From the first line of the listing to the last, set down everything exactly, but skip the images.

PROVIDED DATA:
▶

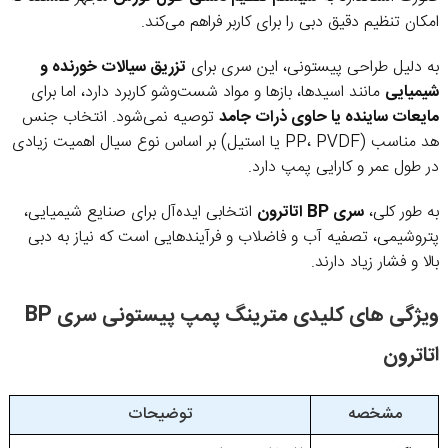
امکان تنظیم دقیق دبی را برای کاربر فراهم می‌کند.
به دلیل طراحی پیستونی، این سری برای
تزریق سیالات خورنده و
شیمیایی
مانند اسیدها، بازها و مواد شست‌وشو کاربرد دارد، اما برای
مایعات ساینده یا حاوی ذرات جامد
توصیه نمی‌شود. انتخاب جنس
هد مناسب (PP، PVDF یا استیل) بر اساس نوع سیال اهمیت زیادی
در طول عمر و کارایی پمپ دارد.
به طور کلی،
سری BP اتاترون
انتخابی ایده‌آل برای صنایع شیمیایی،
پتروشیمی، تصفیه آب و فاضلاب و فرآیندهایی است که نیاز به دبی
بالا و فشار زیاد دارند.
ویژگی های کلیدی مترینگ پمپ پیستونی سری BP
اتاترون
مشخصه
توضیحات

◀

SOLUTION:
امکان تنظیم دقیق دبی را برای کاربر فراهم می‌کند.
به دلیل طراحی پیستونی، این سری برای
تزریق سیالات خورنده و
شیمیایی
مانند اسیدها، بازها و مواد شست‌وشو کاربرد دارد، اما برای
مایعات ساینده یا حاوی ذرات جامد
توصیه نمی‌شود. انتخاب جنس
هد مناسب (PP، PVDF یا استیل) بر اساس نوع سیال اهمیت زیادی
در طول عمر و کارایی پمپ دارد.
به طور کلی،
سری BP اتاترون
انتخابی ایده‌آل برای صنایع شیمیایی،
پتروشیمی، تصفیه آب و فاضلاب و فرآیندهایی است که نیاز به دبی
بالا و فشار زیاد دارند.
ویژگی های کلیدی مترینگ پمپ پیستونی سری BP
اتاترون
مشخصه
توضیحات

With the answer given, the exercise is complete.